Arbab-Zadeh Armin, Levine Benjamin D, Trost Jeffrey C, Lange Richard A, Keeley Ellen C, Hillis L David, Cigarroa Joaquin E
Cardiology Division, Johns Hopkins University, 600 N. Wolfe St/Blalock 524, Baltimore, MD 21287-0409, USA.
Cardiology. 2009;113(2):149-54. doi: 10.1159/000186695. Epub 2008 Dec 18.
To assess the influence of acute hypoxemia on the dimensions of diseased and nondiseased coronary arterial segments in humans.
In 18 subjects (age 53 +/- 8 years) with known or suspected coronary artery disease, quantitative coronary angiography was performed before and after being randomly assigned to breathing (1) an inspired oxygen concentration (fraction of inspired oxygen, FIO2) of 21% (room air, RA) for 20 min (n = 4, controls) or (2) an FIO2 of 15 and 10% for 10 min each (corresponding to altitudes of 2,500 and 5,500 m, respectively; n = 14).
In the control subjects, no hemodynamic, oximetric or angiographic variable changed. In the 14 study subjects, the arterial partial pressure of oxygen averaged 85 +/- 13 mm Hg on RA, 65 +/- 15 mm Hg on 15% FIO2 and 44 +/- 13 mm Hg on 10% FIO2. Average arterial segment diameter was 2.52 +/- 0.63 mm on RA, 2.55 +/- 0.62 mm on 15% FIO2 (not significant vs. RA) and 2.66 +/- 0.66 mm on 10% FIO2 (p < 0.001 vs. RA). The increase in coronary arterial diameter with 10% FIO2 occurred only in normal segments (2.74 +/- 0.64 vs. 2.97 +/- 0.64 mm; p < 0.001), but not in diseased segments (2.34 +/- 0.57 vs. 2.38 +/- 0.55 mm; not significant).
In humans, severe hypoxemia induces vasodilation of angiographically normal coronary arterial segments, whereas it causes no change in diseased segments.
评估急性低氧血症对人体病变及未病变冠状动脉节段尺寸的影响。
在18名已知或疑似患有冠状动脉疾病的受试者(年龄53±8岁)中,随机分配其在呼吸状态下进行定量冠状动脉造影,具体如下:(1)吸入氧浓度(吸入氧分数,FIO2)为21%(室内空气,RA),持续20分钟(n = 4,对照组);或(2)FIO2分别为15%和10%,各持续10分钟(分别对应海拔2500米和5500米;n = 14)。

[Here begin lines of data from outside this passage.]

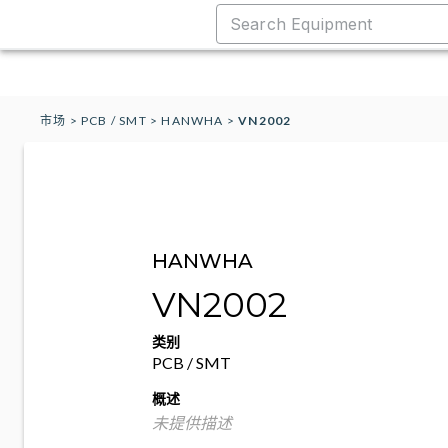
市场
>
PCB / SMT
>
HANWHA
>
VN2002
HANWHA
VN2002
类别
PCB / SMT
概述
未提供描述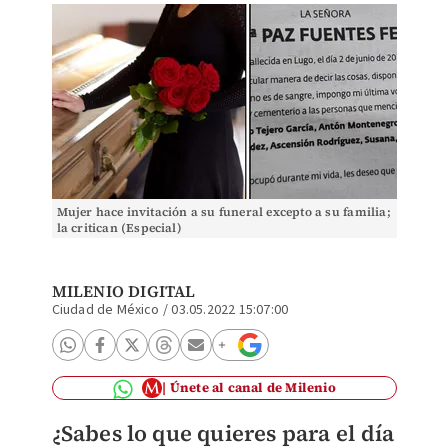
Mujer hace invitación a su funeral excepto a su familia;
la critican (Especial)
MILENIO DIGITAL
Ciudad de México
/
03.05.2022 15:07:00
Únete al canal de Milenio
¿Sabes lo que quieres para el día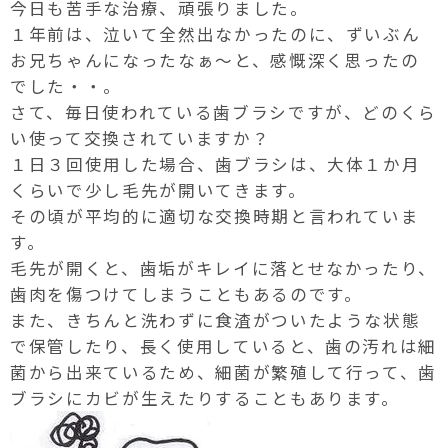
今日も苦手な治療、頑張りました。
１年前は、泣いて全然出なかったのに、ずいぶん
お兄ちゃんになったなぁ～と、感慨深く思ったの
でした・・。
さて、毎日使われている歯ブラシですが、どのくら
い使って交換されていますか？
１日３回使用した場合、歯ブラシは、大体１か月
くらいで少し毛先が開いてきます。
その頃が平均的に適切な交換時期と言われていま
す。
毛先が開くと、歯垢がキレイに落とせなかったり、
歯肉を傷つけてしまうこともあるのです。
また、きちんと洗わずに食渣がついたような状態
で保管したり、長く使用していると、歯の汚れは細
菌から出来ているため、細菌が繁殖して行って、歯
ブラシにカビが生えたりすることもあります。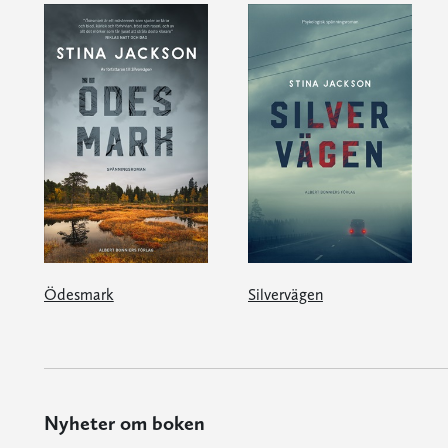
Ödesmark
Silvervägen
Nyheter om boken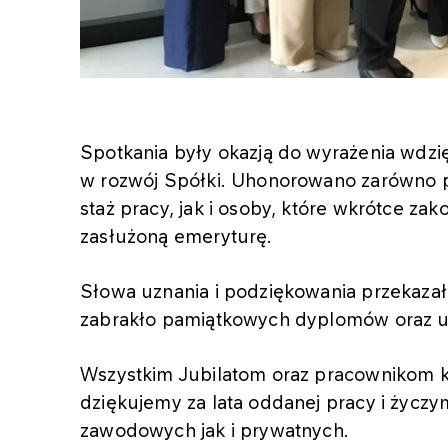
Spotkania były okazją do wyrażenia wdzię
w rozwój Spółki. Uhonorowano zarówno 
staż pracy, jak i osoby, które wkrótce 
zasłużoną emeryturę.
Słowa uznania i podziękowania przekazał 
zabrakło pamiątkowych dyplomów oraz 
Wszystkim Jubilatom oraz pracownikom 
dziękujemy za lata oddanej pracy i życzy
zawodowych jak i prywatnych.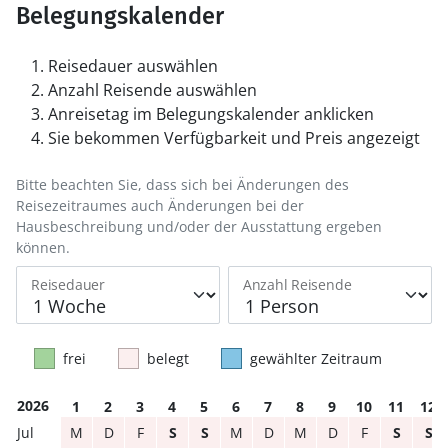
Belegungskalender
Reisedauer auswählen
Anzahl Reisende auswählen
Anreisetag im Belegungskalender anklicken
Sie bekommen Verfügbarkeit und Preis angezeigt
Bitte beachten Sie, dass sich bei Änderungen des
Reisezeitraumes auch Änderungen bei der
Hausbeschreibung und/oder der Ausstattung ergeben
können.
Reisedauer
Anzahl Reisende
frei
belegt
gewählter Zeitraum
2026
1
2
3
4
5
6
7
8
9
10
11
12
M
D
F
S
S
M
D
M
D
F
S
S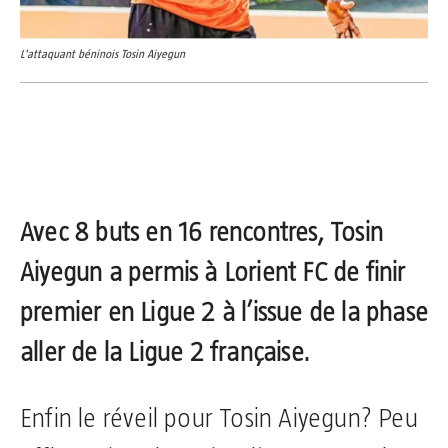
L'attaquant béninois Tosin Aiyegun
Avec 8 buts en 16 rencontres, Tosin
Aiyegun a permis à Lorient FC de finir
premier en Ligue 2 à l’issue de la phase
aller de la Ligue 2 française.
Enfin le réveil pour Tosin Aiyegun? Peu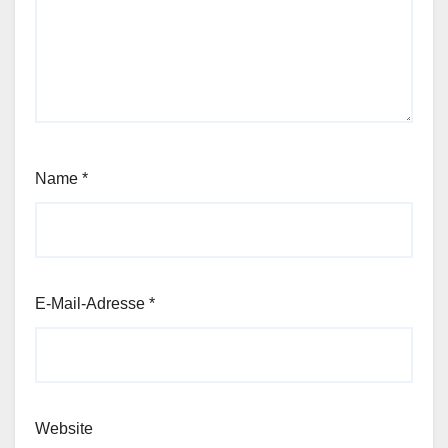
Name
*
E-Mail-Adresse
*
Website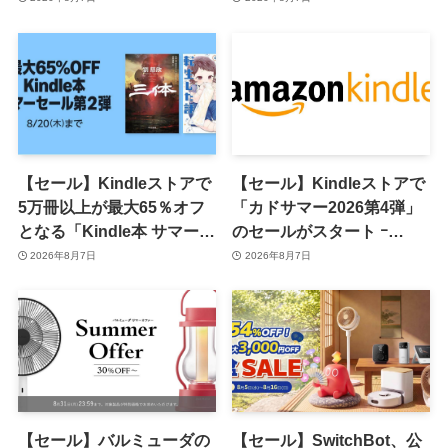
ール｣がスタート
【セール】Kindleストアで
【セール】Kindleストアで
5万冊以上が最大65％オフ
「カドサマー2026第4弾」
となる「Kindle本 サマーセ
のセールがスタート ｰ
ール第2弾」がスタート
KADOKAWAのKindle本
2026年8月7日
2026年8月7日
7,000冊以上が最大50％オ
フに
【セール】バルミューダの
【セール】SwitchBot、公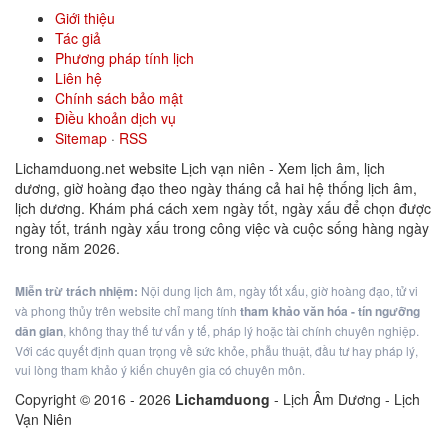
Giới thiệu
Tác giả
Phương pháp tính lịch
Liên hệ
Chính sách bảo mật
Điều khoản dịch vụ
Sitemap
·
RSS
Lichamduong.net website Lịch vạn niên - Xem lịch âm, lịch
dương, giờ hoàng đạo theo ngày tháng cả hai hệ thống lịch âm,
lịch dương. Khám phá cách xem ngày tốt, ngày xấu để chọn được
ngày tốt, tránh ngày xấu trong công việc và cuộc sống hàng ngày
trong năm 2026.
Miễn trừ trách nhiệm:
Nội dung lịch âm, ngày tốt xấu, giờ hoàng đạo, tử vi
và phong thủy trên website chỉ mang tính
tham khảo văn hóa - tín ngưỡng
dân gian
, không thay thế tư vấn y tế, pháp lý hoặc tài chính chuyên nghiệp.
Với các quyết định quan trọng về sức khỏe, phẫu thuật, đầu tư hay pháp lý,
vui lòng tham khảo ý kiến chuyên gia có chuyên môn.
Copyright © 2016 -
2026
Lichamduong
- Lịch Âm Dương - Lịch
Vạn Niên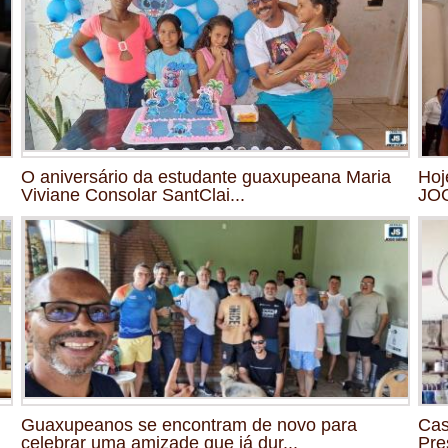
O aniversário da estudante guaxupeana Maria
Hoj
Viviane Consolar SantClai...
JO
Guaxupeanos se encontram de novo para
Cas
celebrar uma amizade que já dur...
Pre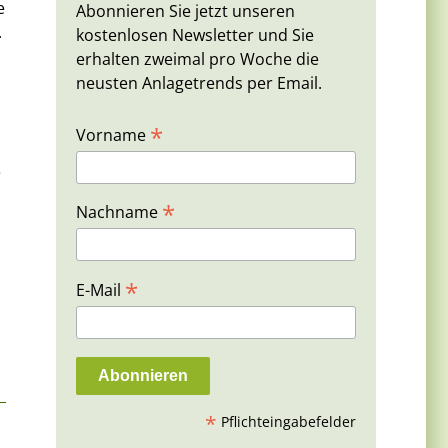
e
Abonnieren Sie jetzt unseren
.
kostenlosen Newsletter und Sie
erhalten zweimal pro Woche die
neusten Anlagetrends per Email.
*
Vorname
e
*
Nachname
*
E-Mail
*
Pflichteingabefelder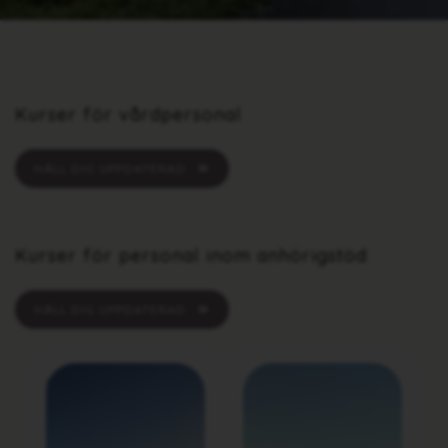
Kurser för vårdpersonal
HÅLL DIG UPPDATERAD
Kurser för personal inom anhörigstöd
HÅLL DIG UPPDATERAD
Vårdpersonal
Anhörigstöd -
- Februari
Januari 2026
2026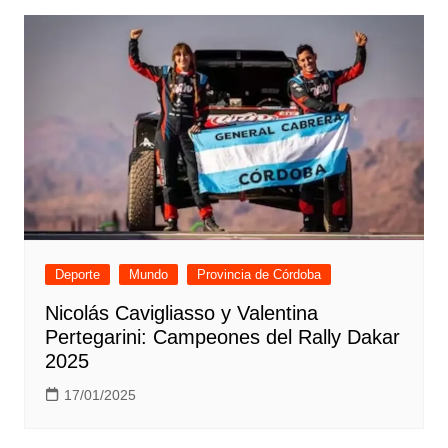
Deporte
Mundo
Provincia de Córdoba
Nicolás Cavigliasso y Valentina
Pertegarini: Campeones del Rally Dakar
2025
17/01/2025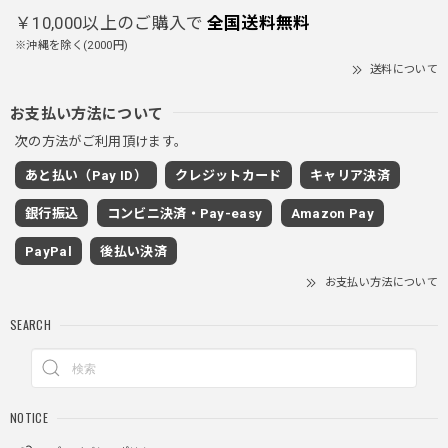
クにチャックが気になりますが可愛いのでOKです！！笑
￥10,000以上のご購入で
全国送料無料
※沖縄を除く(2000円)
送料について
PUレザーショルダーバッグ / PU Leather Shoulder Bag
ブラック
お支払い方法について
2025/11/28
次の方法がご利用頂けます。
あと払い（Pay ID）
クレジットカード
キャリア決済
ワイドドレープスラックスパンツ / Wide Drape Slacks Pants
銀行振込
コンビニ決済・Pay-easy
Amazon Pay
グレー/M
2025/11/28
PayPal
後払い決済
着心地もいいしカジュアル味が出ていい
お支払い方法について
SEARCH
クロスチャーム ビーズウォレットチェーン / CROSS CHARM BEADS WALLET CHAIN
2025/11/28
NOTICE
しっかりと重さがあるので安っぽくなく値段に見合ったクオ
リティ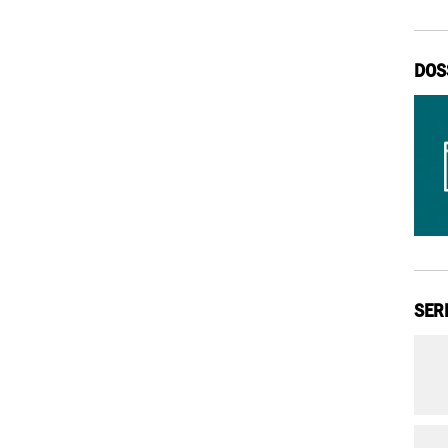
DOS
SER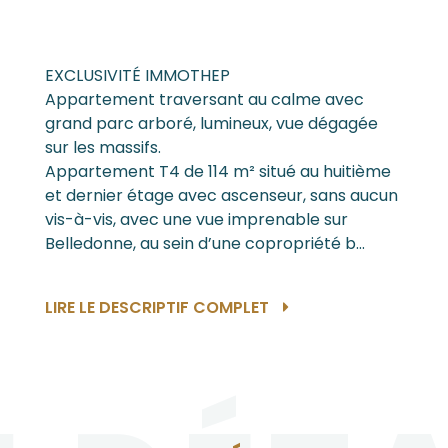
EXCLUSIVITÉ IMMOTHEP
Appartement traversant au calme avec
grand parc arboré, lumineux, vue dégagée
sur les massifs.
Appartement T4 de 114 m² situé au huitième
et dernier étage avec ascenseur, sans aucun
vis-à-vis, avec une vue imprenable sur
Belledonne, au sein d’une copropriété b...
LIRE LE DESCRIPTIF COMPLET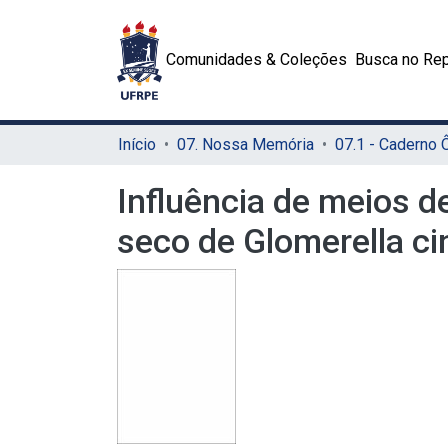
Comunidades & Coleções
Busca no Rep
Início
07. Nossa Memória
07.1 - Caderno
Influência de meios d
seco de Glomerella ci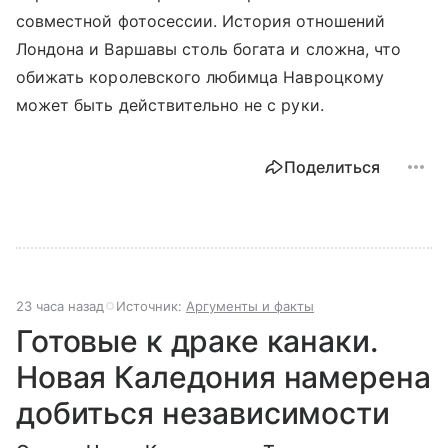
совместной фотосессии. История отношений
Лондона и Варшавы столь богата и сложна, что
обижать королевского любимца Навроцкому
может быть действительно не с руки.
Поделиться
23 часа назад
Источник:
Аргументы и факты
Готовые к драке канаки.
Новая Каледония намерена
добиться независимости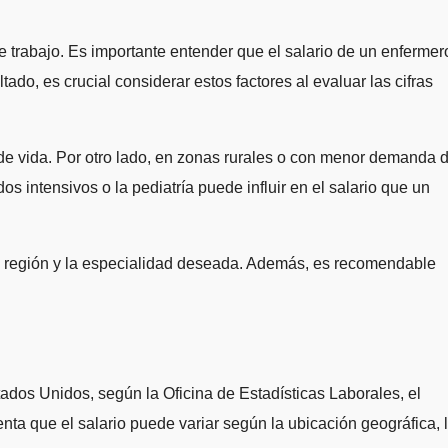
de trabajo. Es importante entender que el salario de un enfermer
ado, es crucial considerar estos factores al evaluar las cifras
de vida. Por otro lado, en zonas rurales o con menor demanda 
 intensivos o la pediatría puede influir en el salario que un
 la región y la especialidad deseada. Además, es recomendable
tados Unidos, según la Oficina de Estadísticas Laborales, el
ta que el salario puede variar según la ubicación geográfica, 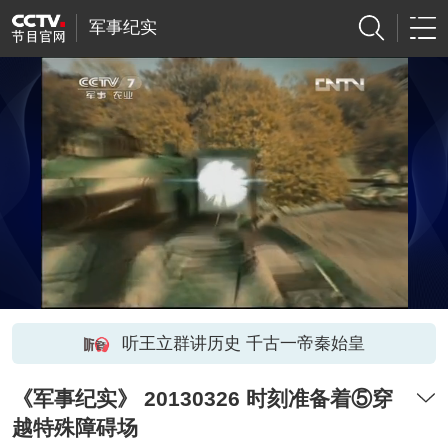
军事纪实
听王立群讲历史 千古一帝秦始皇
《军事纪实》 20130326 时刻准备着⑤穿
越特殊障碍场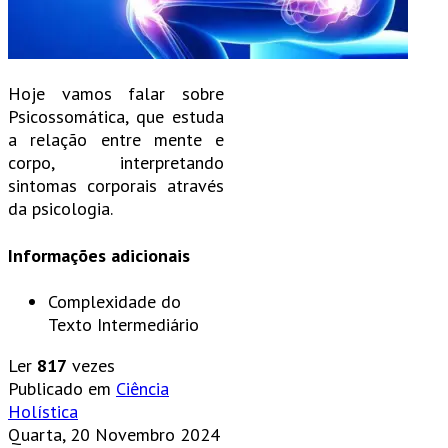
Hoje vamos falar sobre
Psicossomática, que estuda
a relação entre mente e
corpo, interpretando
sintomas corporais através
da psicologia.
Informações adicionais
Complexidade do
Texto
Intermediário
Ler
817
vezes
Publicado em
Ciência
Holística
Quarta, 20 Novembro 2024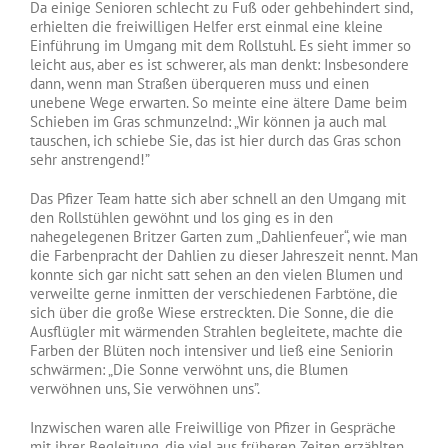
Da einige Senioren schlecht zu Fuß oder gehbehindert sind,
erhielten die freiwilligen Helfer erst einmal eine kleine
Einführung im Umgang mit dem Rollstuhl. Es sieht immer so
leicht aus, aber es ist schwerer, als man denkt: Insbesondere
dann, wenn man Straßen überqueren muss und einen
unebene Wege erwarten. So meinte eine ältere Dame beim
Schieben im Gras schmunzelnd: „Wir können ja auch mal
tauschen, ich schiebe Sie, das ist hier durch das Gras schon
sehr anstrengend!”
Das Pfizer Team hatte sich aber schnell an den Umgang mit
den Rollstühlen gewöhnt und los ging es in den
nahegelegenen Britzer Garten zum „Dahlienfeuer“, wie man
die Farbenpracht der Dahlien zu dieser Jahreszeit nennt. Man
konnte sich gar nicht satt sehen an den vielen Blumen und
verweilte gerne inmitten der verschiedenen Farbtöne, die
sich über die große Wiese erstreckten. Die Sonne, die die
Ausflügler mit wärmenden Strahlen begleitete, machte die
Farben der Blüten noch intensiver und ließ eine Seniorin
schwärmen: „Die Sonne verwöhnt uns, die Blumen
verwöhnen uns, Sie verwöhnen uns”.
Inzwischen waren alle Freiwillige von Pfizer in Gespräche
mit ihrer Begleitung, die viel aus früheren Zeiten erzählten,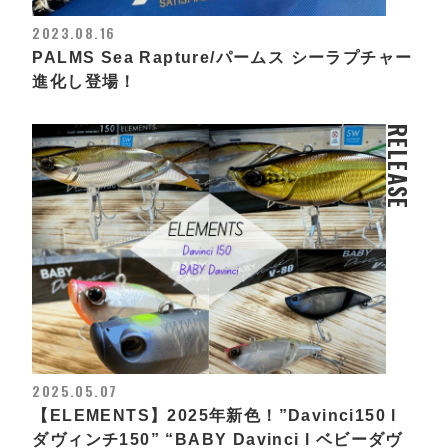
2023.08.16
PALMS Sea Rapture/パームス シーラプチャー
進化し登場！
RELEASE
2025.05.07
【ELEMENTS】2025年新色！”Davinci150 l
ダヴィンチ150” “BABY Davinci l ベビーダヴ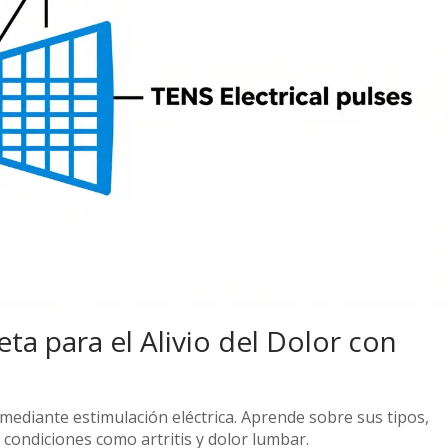
a para el Alivio del Dolor con
 mediante estimulación eléctrica. Aprende sobre sus tipos,
 condiciones como artritis y dolor lumbar.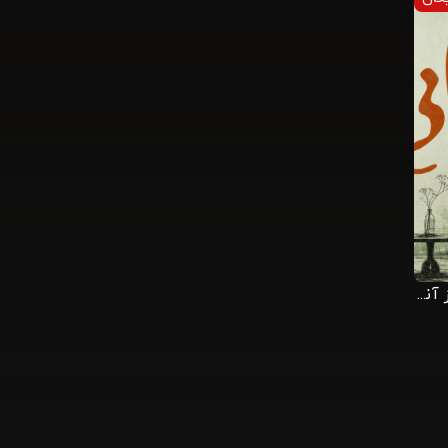
بر اساسِ دایی وانیا از آنتوان چخوف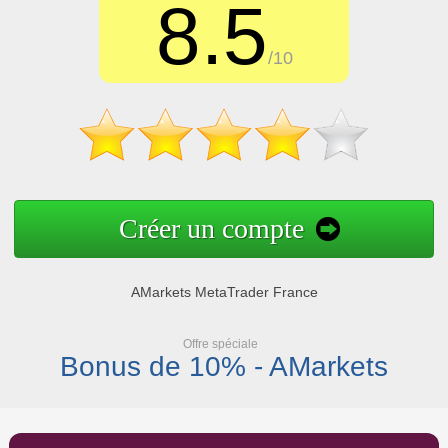
8.5
/10
Créer un compte
AMarkets MetaTrader France
Offre spéciale
Bonus de 10% - AMarkets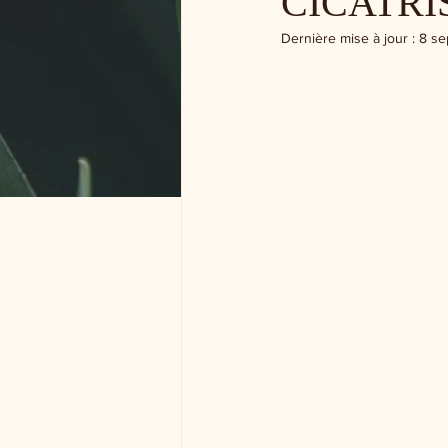
CICATRI
Dernière mise à jour :
8 se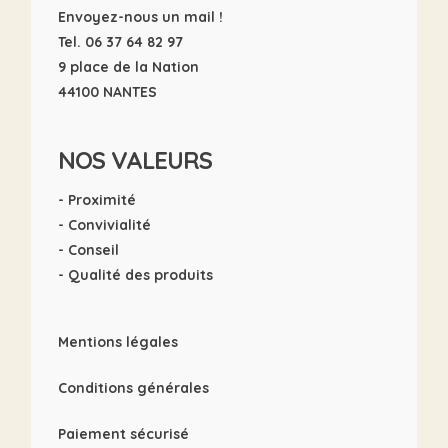
Envoyez-nous un mail !
Tel. 06 37 64 82 97
9 place de la Nation
44100 NANTES
NOS VALEURS
- Proximité
- Convivialité
- Conseil
- Qualité des produits
Mentions légales
Conditions générales
Paiement sécurisé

对照组受试者的血流动力学、血氧测定或血管造影变量均未发生变化。在14名研究受试者中,动脉血氧分压在吸入室内空气时平均为85±13 mmHg,在FIO2为15%时为65±15 mmHg,在FIO2为10%时为44±13 mmHg。平均动脉节段直径在吸入室内空气时为2.52±0.63 mm,在FIO2为15%时为2.55±0.62 mm(与吸入室内空气相比无显著差异),在FIO2为10%时为2.66±0.66 mm(与吸入室内空气相比,p < 0.001)。FIO2为10%时冠状动脉直径的增加仅发生在正常节段(2.74±0.64 vs. 2.97±0.64 mm;p < 0.001),而病变节段未出现增加(2.34±0.57 vs. 2.38±0.55 mm;无显著差异)。
在人体中,严重低氧血症可导致血管造影显示正常的冠状动脉节段血管舒张,而病变节段则无变化。